**Saved data entries**

□ □ □ □ □ □ □

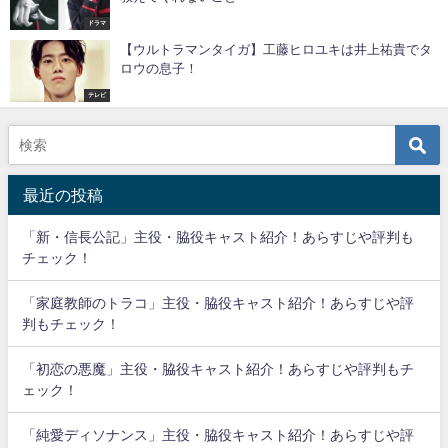
ドラマ
【ウルトラマンタイガ】工藤ヒロユキは井上祐貴でタ
ロウの息子！
テレビ
最近の投稿
「新・信長公記」主役・脇役キャスト紹介！あらすじや評判も
チェック！
「家庭教師のトラコ」主役・脇役キャスト紹介！あらすじや評
判もチェック！
「初恋の悪魔」主役・脇役キャスト紹介！あらすじや評判もチ
ェック！
「純愛ディソナンス」主役・脇役キャスト紹介！あらすじや評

□ □ □ □ □ □ □

The expected answer is a copy of each line in the records that holds the word "脇役キャスト紹介".

**EXERCISE RESULT**
「新・信長公記」主役・脇役キャスト紹介！あらすじや評判も
「家庭教師のトラコ」主役・脇役キャスト紹介！あらすじや評
「初恋の悪魔」主役・脇役キャスト紹介！あらすじや評判もチ
「純愛ディソナンス」主役・脇役キャスト紹介！あらすじや評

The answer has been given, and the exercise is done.